Rendered page images
◇ ◇ ◇ ◇ ◇
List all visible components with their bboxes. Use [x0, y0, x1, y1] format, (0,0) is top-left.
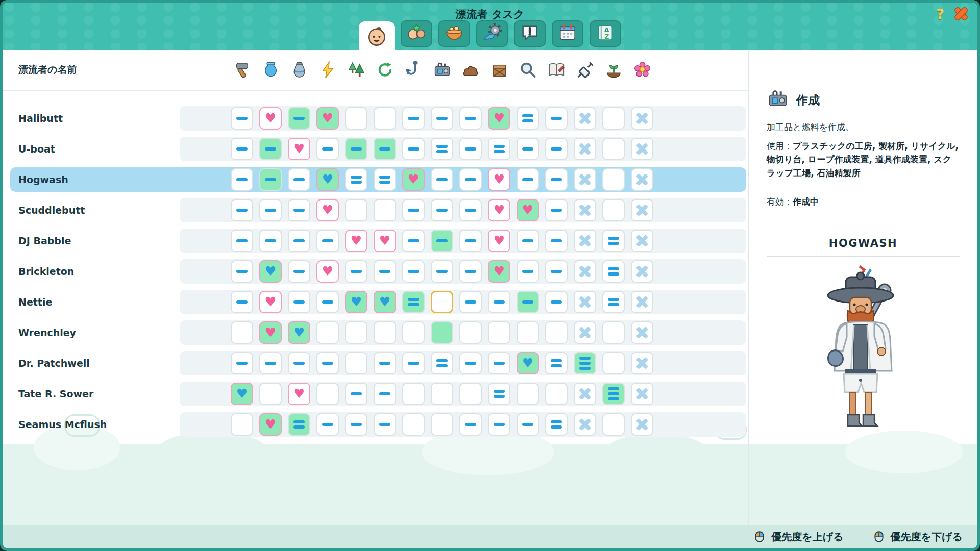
task-cell-build[interactable]: [231, 260, 253, 283]
task-cell-forestry[interactable]: [345, 352, 368, 374]
task-cell-cooking[interactable]: [288, 291, 310, 313]
task-cell-water[interactable]: ♥: [259, 260, 282, 283]
task-cell-water[interactable]: [259, 352, 282, 374]
task-cell-cooking[interactable]: [288, 260, 310, 283]
task-cell-farming[interactable]: [602, 230, 625, 252]
task-cell-build[interactable]: [231, 107, 253, 130]
tab-alerts[interactable]: [514, 20, 546, 47]
task-cell-waste[interactable]: [459, 413, 482, 436]
task-cell-hauling[interactable]: [488, 352, 510, 374]
task-cell-research[interactable]: [517, 260, 539, 283]
task-cell-teaching[interactable]: [545, 413, 568, 436]
task-cell-fishing[interactable]: [402, 138, 425, 160]
task-cell-cooking[interactable]: [288, 168, 310, 191]
task-cell-crafting[interactable]: [431, 383, 453, 405]
task-cell-teaching[interactable]: [545, 291, 568, 313]
task-cell-recycle[interactable]: [374, 138, 396, 160]
task-cell-forestry[interactable]: [345, 107, 368, 130]
task-cell-cooking[interactable]: [288, 352, 310, 374]
task-cell-fishing[interactable]: [402, 260, 425, 283]
task-cell-teaching[interactable]: [545, 352, 568, 374]
task-cell-research[interactable]: [517, 230, 539, 252]
task-cell-recycle[interactable]: [374, 260, 396, 283]
task-cell-forestry[interactable]: [345, 321, 368, 344]
task-cell-recycle[interactable]: ♥: [374, 291, 396, 313]
lower-priority-button[interactable]: 優先度を下げる: [872, 530, 963, 544]
task-cell-farming[interactable]: [602, 321, 625, 344]
task-cell-farming[interactable]: [602, 168, 625, 191]
task-cell-decoration[interactable]: [631, 260, 653, 283]
task-cell-water[interactable]: [259, 199, 282, 221]
task-cell-build[interactable]: ♥: [231, 383, 253, 405]
task-cell-research[interactable]: [517, 413, 539, 436]
task-cell-waste[interactable]: [459, 321, 482, 344]
task-cell-water[interactable]: [259, 230, 282, 252]
drifter-name[interactable]: Halibutt: [18, 106, 63, 131]
task-cell-fishing[interactable]: [402, 413, 425, 436]
drifter-name[interactable]: Hogwash: [18, 167, 68, 192]
task-cell-forestry[interactable]: [345, 383, 368, 405]
task-cell-waste[interactable]: [459, 260, 482, 283]
task-cell-recycle[interactable]: [374, 352, 396, 374]
task-cell-healing[interactable]: [574, 352, 596, 374]
task-cell-teaching[interactable]: [545, 138, 568, 160]
task-cell-farming[interactable]: [602, 352, 625, 374]
task-cell-build[interactable]: [231, 230, 253, 252]
raise-priority-button[interactable]: 優先度を上げる: [753, 530, 843, 544]
task-cell-healing[interactable]: [574, 260, 596, 283]
task-cell-crafting[interactable]: [431, 230, 453, 252]
task-cell-farming[interactable]: [602, 138, 625, 160]
task-cell-recycle[interactable]: ♥: [374, 230, 396, 252]
task-cell-decoration[interactable]: [631, 199, 653, 221]
task-cell-cooking[interactable]: [288, 413, 310, 436]
drifter-name[interactable]: Dr. Patchwell: [18, 351, 90, 375]
drifter-name[interactable]: Wrenchley: [18, 320, 76, 345]
drifter-name[interactable]: U-boat: [18, 137, 55, 161]
task-cell-waste[interactable]: [459, 168, 482, 191]
task-cell-water[interactable]: ♥: [259, 107, 282, 130]
task-cell-build[interactable]: [231, 291, 253, 313]
task-cell-crafting[interactable]: [431, 291, 453, 313]
task-cell-decoration[interactable]: [631, 168, 653, 191]
tab-encyclopedia[interactable]: AZ: [590, 20, 621, 47]
task-cell-recycle[interactable]: [374, 107, 396, 130]
task-cell-waste[interactable]: [459, 107, 482, 130]
drifter-name[interactable]: DJ Babble: [18, 229, 71, 253]
task-cell-research[interactable]: ♥: [517, 199, 539, 221]
task-cell-build[interactable]: [231, 321, 253, 344]
task-cell-teaching[interactable]: [545, 383, 568, 405]
help-button[interactable]: ?: [936, 7, 944, 21]
task-cell-farming[interactable]: [602, 383, 625, 405]
task-cell-fishing[interactable]: [402, 383, 425, 405]
task-cell-decoration[interactable]: [631, 321, 653, 344]
task-cell-healing[interactable]: [574, 199, 596, 221]
task-cell-energy[interactable]: [316, 230, 339, 252]
task-cell-hauling[interactable]: ♥: [488, 260, 510, 283]
task-cell-energy[interactable]: [316, 321, 339, 344]
task-cell-cooking[interactable]: [288, 230, 310, 252]
task-cell-crafting[interactable]: [431, 168, 453, 191]
task-cell-hauling[interactable]: [488, 321, 510, 344]
task-cell-healing[interactable]: [574, 230, 596, 252]
task-cell-recycle[interactable]: [374, 383, 396, 405]
task-cell-forestry[interactable]: [345, 168, 368, 191]
task-cell-research[interactable]: [517, 138, 539, 160]
task-cell-farming[interactable]: [602, 107, 625, 130]
task-cell-fishing[interactable]: [402, 199, 425, 221]
task-cell-healing[interactable]: [574, 321, 596, 344]
task-cell-decoration[interactable]: [631, 107, 653, 130]
task-cell-hauling[interactable]: ♥: [488, 199, 510, 221]
task-cell-crafting[interactable]: [431, 413, 453, 436]
task-cell-research[interactable]: ♥: [517, 352, 539, 374]
task-cell-forestry[interactable]: ♥: [345, 291, 368, 313]
drifter-name[interactable]: Brickleton: [18, 259, 74, 284]
task-cell-hauling[interactable]: [488, 413, 510, 436]
task-cell-teaching[interactable]: [545, 321, 568, 344]
task-cell-crafting[interactable]: [431, 138, 453, 160]
task-cell-crafting[interactable]: [431, 260, 453, 283]
tab-relationships[interactable]: [401, 20, 432, 47]
task-cell-hauling[interactable]: ♥: [488, 107, 510, 130]
task-cell-energy[interactable]: [316, 138, 339, 160]
task-cell-research[interactable]: [517, 383, 539, 405]
task-cell-farming[interactable]: [602, 413, 625, 436]
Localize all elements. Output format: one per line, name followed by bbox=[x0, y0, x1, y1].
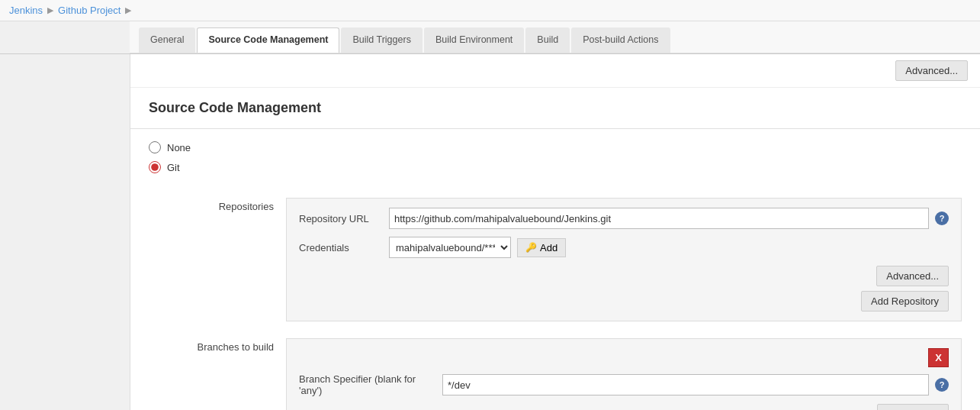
breadcrumb: Jenkins ▶ Github Project ▶ bbox=[0, 0, 980, 21]
branches-row: Branches to build X Branch Specifier (bl… bbox=[149, 334, 962, 410]
credentials-label: Credentials bbox=[299, 242, 383, 253]
credentials-select[interactable]: mahipalvaluebound/****** bbox=[389, 237, 511, 258]
branches-box: X Branch Specifier (blank for 'any') ? A… bbox=[286, 338, 962, 410]
repo-url-input[interactable] bbox=[389, 208, 929, 229]
breadcrumb-sep-1: ▶ bbox=[47, 5, 53, 15]
add-branch-row: Add Branch bbox=[299, 404, 949, 410]
branch-specifier-label: Branch Specifier (blank for 'any') bbox=[299, 373, 436, 396]
content-area: Advanced... Source Code Management None … bbox=[130, 54, 980, 410]
repo-url-label: Repository URL bbox=[299, 213, 383, 224]
add-branch-button[interactable]: Add Branch bbox=[877, 404, 949, 410]
tab-general[interactable]: General bbox=[139, 27, 195, 53]
tab-build[interactable]: Build bbox=[525, 27, 570, 53]
branch-specifier-row: Branch Specifier (blank for 'any') ? bbox=[299, 373, 949, 396]
scm-options: None Git bbox=[130, 129, 980, 193]
top-advanced-button[interactable]: Advanced... bbox=[895, 60, 968, 81]
config-section: Repositories Repository URL ? Credential… bbox=[149, 193, 962, 410]
repositories-row: Repositories Repository URL ? Credential… bbox=[149, 193, 962, 334]
main-area: Advanced... Source Code Management None … bbox=[0, 54, 980, 410]
radio-none[interactable] bbox=[149, 141, 161, 153]
repositories-label: Repositories bbox=[149, 193, 286, 220]
radio-git[interactable] bbox=[149, 161, 161, 173]
breadcrumb-jenkins[interactable]: Jenkins bbox=[9, 5, 43, 16]
add-credentials-button[interactable]: 🔑 Add bbox=[517, 238, 566, 257]
top-advanced-row: Advanced... bbox=[130, 54, 980, 88]
repo-url-help-icon[interactable]: ? bbox=[935, 211, 949, 225]
branch-specifier-input[interactable] bbox=[442, 374, 929, 395]
add-repository-row: Add Repository bbox=[299, 291, 949, 312]
key-icon: 🔑 bbox=[525, 242, 537, 253]
branches-content: X Branch Specifier (blank for 'any') ? A… bbox=[286, 334, 962, 410]
branch-specifier-help-icon[interactable]: ? bbox=[935, 378, 949, 392]
repo-box: Repository URL ? Credentials mahipalvalu… bbox=[286, 198, 962, 321]
radio-none-label: None bbox=[167, 142, 191, 153]
repositories-content: Repository URL ? Credentials mahipalvalu… bbox=[286, 193, 962, 334]
add-credentials-label: Add bbox=[540, 242, 557, 253]
section-title: Source Code Management bbox=[130, 88, 980, 129]
tabs: General Source Code Management Build Tri… bbox=[130, 21, 980, 53]
repo-advanced-button[interactable]: Advanced... bbox=[876, 266, 949, 286]
tab-build-environment[interactable]: Build Environment bbox=[424, 27, 524, 53]
radio-option-git: Git bbox=[149, 161, 962, 173]
add-repository-button[interactable]: Add Repository bbox=[861, 291, 949, 312]
breadcrumb-github-project[interactable]: Github Project bbox=[58, 5, 120, 16]
tab-build-triggers[interactable]: Build Triggers bbox=[341, 27, 422, 53]
tab-source-code-management[interactable]: Source Code Management bbox=[197, 27, 339, 53]
radio-git-label: Git bbox=[167, 162, 180, 173]
remove-branch-button[interactable]: X bbox=[928, 348, 949, 367]
repo-url-row: Repository URL ? bbox=[299, 208, 949, 229]
branches-header: X bbox=[299, 348, 949, 367]
credentials-row: Credentials mahipalvaluebound/****** 🔑 A… bbox=[299, 237, 949, 258]
tab-post-build-actions[interactable]: Post-build Actions bbox=[571, 27, 670, 53]
left-sidebar bbox=[0, 54, 130, 410]
branches-label: Branches to build bbox=[149, 334, 286, 360]
radio-option-none: None bbox=[149, 141, 962, 153]
breadcrumb-sep-2: ▶ bbox=[125, 5, 131, 15]
repo-actions: Advanced... bbox=[299, 266, 949, 286]
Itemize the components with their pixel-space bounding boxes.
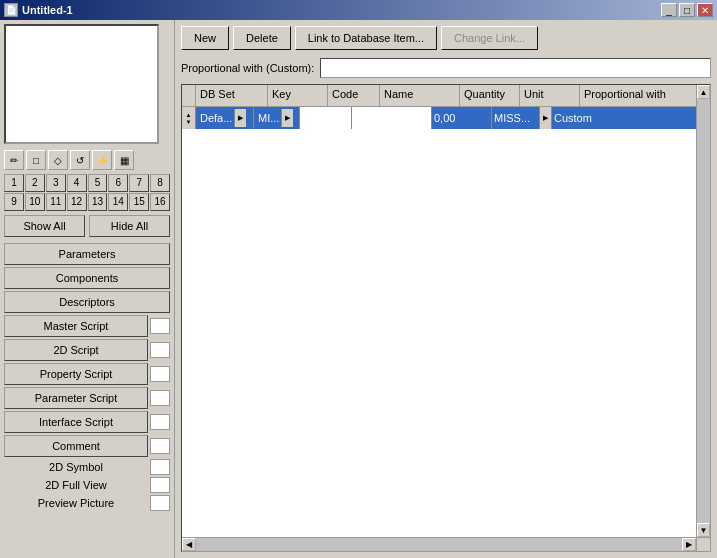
db-set-value: Defa... — [198, 112, 234, 124]
left-panel: ✏ □ ◇ ↺ ⚡ ▦ 1 2 3 4 5 6 7 8 9 10 11 12 1… — [0, 20, 175, 558]
num-13[interactable]: 13 — [88, 193, 108, 211]
num-11[interactable]: 11 — [46, 193, 66, 211]
proportional-input[interactable] — [320, 58, 711, 78]
2d-symbol-row: 2D Symbol — [4, 459, 170, 475]
parameter-script-button[interactable]: Parameter Script — [4, 387, 148, 409]
cell-key: MI... ▶ — [254, 107, 300, 129]
nav-up-icon: ▲ — [186, 112, 192, 118]
interface-script-row: Interface Script — [4, 411, 170, 433]
scroll-left-button[interactable]: ◀ — [182, 538, 196, 551]
num-9[interactable]: 9 — [4, 193, 24, 211]
horizontal-scrollbar[interactable]: ◀ ▶ — [182, 537, 696, 551]
unit-dropdown[interactable]: MISS... ▶ — [492, 107, 551, 129]
components-button[interactable]: Components — [4, 267, 170, 289]
col-key: Key — [268, 85, 328, 106]
maximize-button[interactable]: □ — [679, 3, 695, 17]
scroll-up-button[interactable]: ▲ — [697, 85, 710, 99]
cell-proportional: Custom ▶ — [552, 107, 710, 129]
scroll-track-h — [196, 538, 682, 551]
preview-picture-label: Preview Picture — [4, 497, 148, 509]
right-panel: New Delete Link to Database Item... Chan… — [175, 20, 717, 558]
proportional-value: Custom — [552, 112, 697, 124]
new-button[interactable]: New — [181, 26, 229, 50]
cell-db-set: Defa... ▶ — [196, 107, 254, 129]
data-table: DB Set Key Code Name Quantity Unit Propo… — [181, 84, 711, 552]
col-code: Code — [328, 85, 380, 106]
num-10[interactable]: 10 — [25, 193, 45, 211]
num-14[interactable]: 14 — [108, 193, 128, 211]
comment-button[interactable]: Comment — [4, 435, 148, 457]
num-5[interactable]: 5 — [88, 174, 108, 192]
property-script-icon — [150, 366, 170, 382]
window-title: Untitled-1 — [22, 4, 73, 16]
num-3[interactable]: 3 — [46, 174, 66, 192]
property-script-row: Property Script — [4, 363, 170, 385]
pencil-tool[interactable]: ✏ — [4, 150, 24, 170]
change-link-button[interactable]: Change Link... — [441, 26, 538, 50]
comment-row: Comment — [4, 435, 170, 457]
2d-symbol-icon — [150, 459, 170, 475]
key-arrow-icon[interactable]: ▶ — [281, 109, 293, 127]
scroll-right-button[interactable]: ▶ — [682, 538, 696, 551]
num-6[interactable]: 6 — [108, 174, 128, 192]
num-7[interactable]: 7 — [129, 174, 149, 192]
property-script-button[interactable]: Property Script — [4, 363, 148, 385]
master-script-button[interactable]: Master Script — [4, 315, 148, 337]
num-16[interactable]: 16 — [150, 193, 170, 211]
parameters-button[interactable]: Parameters — [4, 243, 170, 265]
tool-toolbar: ✏ □ ◇ ↺ ⚡ ▦ — [4, 150, 170, 170]
quantity-value: 0,00 — [434, 112, 455, 124]
num-2[interactable]: 2 — [25, 174, 45, 192]
col-proportional: Proportional with — [580, 85, 710, 106]
rotate-tool[interactable]: ↺ — [70, 150, 90, 170]
close-button[interactable]: ✕ — [697, 3, 713, 17]
unit-arrow-icon[interactable]: ▶ — [539, 107, 551, 129]
scroll-corner — [696, 537, 710, 551]
2d-script-icon — [150, 342, 170, 358]
num-12[interactable]: 12 — [67, 193, 87, 211]
show-hide-row: Show All Hide All — [4, 215, 170, 237]
master-script-row: Master Script — [4, 315, 170, 337]
grid-tool[interactable]: ▦ — [114, 150, 134, 170]
lightning-tool[interactable]: ⚡ — [92, 150, 112, 170]
main-container: ✏ □ ◇ ↺ ⚡ ▦ 1 2 3 4 5 6 7 8 9 10 11 12 1… — [0, 20, 717, 558]
descriptors-button[interactable]: Descriptors — [4, 291, 170, 313]
cell-quantity[interactable]: 0,00 — [432, 107, 492, 129]
scroll-down-button[interactable]: ▼ — [697, 523, 710, 537]
hide-all-button[interactable]: Hide All — [89, 215, 170, 237]
link-to-db-button[interactable]: Link to Database Item... — [295, 26, 437, 50]
key-dropdown[interactable]: MI... ▶ — [256, 109, 293, 127]
2d-script-row: 2D Script — [4, 339, 170, 361]
rect-tool[interactable]: □ — [26, 150, 46, 170]
db-set-arrow-icon[interactable]: ▶ — [234, 109, 246, 127]
proportional-dropdown[interactable]: Custom ▶ — [552, 107, 709, 129]
app-icon: 📄 — [4, 3, 18, 17]
delete-button[interactable]: Delete — [233, 26, 291, 50]
number-grid: 1 2 3 4 5 6 7 8 9 10 11 12 13 14 15 16 — [4, 174, 170, 211]
num-1[interactable]: 1 — [4, 174, 24, 192]
2d-full-view-icon — [150, 477, 170, 493]
col-quantity: Quantity — [460, 85, 520, 106]
vertical-scrollbar[interactable]: ▲ ▼ — [696, 85, 710, 537]
cell-code[interactable] — [300, 107, 352, 129]
minimize-button[interactable]: _ — [661, 3, 677, 17]
parameter-script-icon — [150, 390, 170, 406]
comment-icon — [150, 438, 170, 454]
show-all-button[interactable]: Show All — [4, 215, 85, 237]
preview-picture-row: Preview Picture — [4, 495, 170, 511]
table-header: DB Set Key Code Name Quantity Unit Propo… — [182, 85, 710, 107]
col-db-set: DB Set — [196, 85, 268, 106]
num-15[interactable]: 15 — [129, 193, 149, 211]
preview-picture-icon — [150, 495, 170, 511]
row-nav[interactable]: ▲ ▼ — [182, 107, 196, 129]
cell-name[interactable] — [352, 107, 432, 129]
poly-tool[interactable]: ◇ — [48, 150, 68, 170]
num-4[interactable]: 4 — [67, 174, 87, 192]
interface-script-icon — [150, 414, 170, 430]
2d-full-view-label: 2D Full View — [4, 479, 148, 491]
2d-script-button[interactable]: 2D Script — [4, 339, 148, 361]
nav-down-icon: ▼ — [186, 119, 192, 125]
interface-script-button[interactable]: Interface Script — [4, 411, 148, 433]
db-set-dropdown[interactable]: Defa... ▶ — [198, 109, 246, 127]
num-8[interactable]: 8 — [150, 174, 170, 192]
◇ ◇ ◇ ◇ ◇
▶ [Try it]: If a line above contains the word "proportional", it counts; state how many lines count, and nothing more.

▶ [Solution to this exercise]: 5